# [Data extracts]
━━━━━━━━

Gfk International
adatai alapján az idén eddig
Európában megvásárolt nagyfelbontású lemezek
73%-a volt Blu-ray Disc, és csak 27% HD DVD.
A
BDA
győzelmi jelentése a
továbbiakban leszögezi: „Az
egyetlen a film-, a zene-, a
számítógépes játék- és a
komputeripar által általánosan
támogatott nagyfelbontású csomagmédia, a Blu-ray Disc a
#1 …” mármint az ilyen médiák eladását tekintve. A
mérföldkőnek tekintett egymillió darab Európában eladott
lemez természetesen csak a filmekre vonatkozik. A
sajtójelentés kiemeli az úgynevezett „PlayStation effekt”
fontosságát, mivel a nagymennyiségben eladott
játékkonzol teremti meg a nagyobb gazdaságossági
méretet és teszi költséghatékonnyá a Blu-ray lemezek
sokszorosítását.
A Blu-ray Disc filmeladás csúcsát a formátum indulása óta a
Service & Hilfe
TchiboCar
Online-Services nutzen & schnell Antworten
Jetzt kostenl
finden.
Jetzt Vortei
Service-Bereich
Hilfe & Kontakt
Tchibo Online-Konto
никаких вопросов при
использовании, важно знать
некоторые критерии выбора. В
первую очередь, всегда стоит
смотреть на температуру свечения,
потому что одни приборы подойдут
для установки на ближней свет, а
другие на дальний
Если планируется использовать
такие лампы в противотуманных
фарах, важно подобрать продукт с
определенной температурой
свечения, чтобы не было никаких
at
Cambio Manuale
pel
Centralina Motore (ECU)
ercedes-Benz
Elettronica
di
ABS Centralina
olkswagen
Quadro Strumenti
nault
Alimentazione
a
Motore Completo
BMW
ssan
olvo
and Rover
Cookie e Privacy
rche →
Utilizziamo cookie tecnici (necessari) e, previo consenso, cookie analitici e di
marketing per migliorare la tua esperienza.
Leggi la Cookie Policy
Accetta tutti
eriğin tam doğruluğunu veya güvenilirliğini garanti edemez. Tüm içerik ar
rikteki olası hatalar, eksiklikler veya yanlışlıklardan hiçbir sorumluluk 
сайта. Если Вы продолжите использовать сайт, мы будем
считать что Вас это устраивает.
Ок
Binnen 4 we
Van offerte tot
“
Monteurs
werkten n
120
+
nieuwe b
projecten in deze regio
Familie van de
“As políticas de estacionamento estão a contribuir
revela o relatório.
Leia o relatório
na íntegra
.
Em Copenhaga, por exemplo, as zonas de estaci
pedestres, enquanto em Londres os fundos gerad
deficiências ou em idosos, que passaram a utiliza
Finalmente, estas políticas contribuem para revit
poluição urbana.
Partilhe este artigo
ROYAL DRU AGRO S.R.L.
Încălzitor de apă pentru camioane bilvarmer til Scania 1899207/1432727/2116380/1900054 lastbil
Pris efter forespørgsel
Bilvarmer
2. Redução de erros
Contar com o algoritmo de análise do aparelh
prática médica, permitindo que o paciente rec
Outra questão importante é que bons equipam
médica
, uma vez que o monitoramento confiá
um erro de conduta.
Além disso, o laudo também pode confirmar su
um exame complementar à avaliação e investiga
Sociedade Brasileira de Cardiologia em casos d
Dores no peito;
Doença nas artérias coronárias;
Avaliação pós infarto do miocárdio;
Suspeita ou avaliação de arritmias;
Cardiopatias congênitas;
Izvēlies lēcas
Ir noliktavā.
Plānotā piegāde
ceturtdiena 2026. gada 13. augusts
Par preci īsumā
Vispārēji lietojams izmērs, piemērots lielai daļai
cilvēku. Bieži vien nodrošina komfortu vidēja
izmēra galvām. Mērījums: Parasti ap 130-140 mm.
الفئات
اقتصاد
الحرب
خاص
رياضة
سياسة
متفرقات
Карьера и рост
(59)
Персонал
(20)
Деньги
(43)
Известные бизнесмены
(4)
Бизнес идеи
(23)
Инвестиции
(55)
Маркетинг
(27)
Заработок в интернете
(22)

━━━━━━━━

# [Assignment]
Whenever a line in the material contains the word "Online", copy that line.

# [Exercise response]
Online-Services nutzen & schnell Antworten
Tchibo Online-Konto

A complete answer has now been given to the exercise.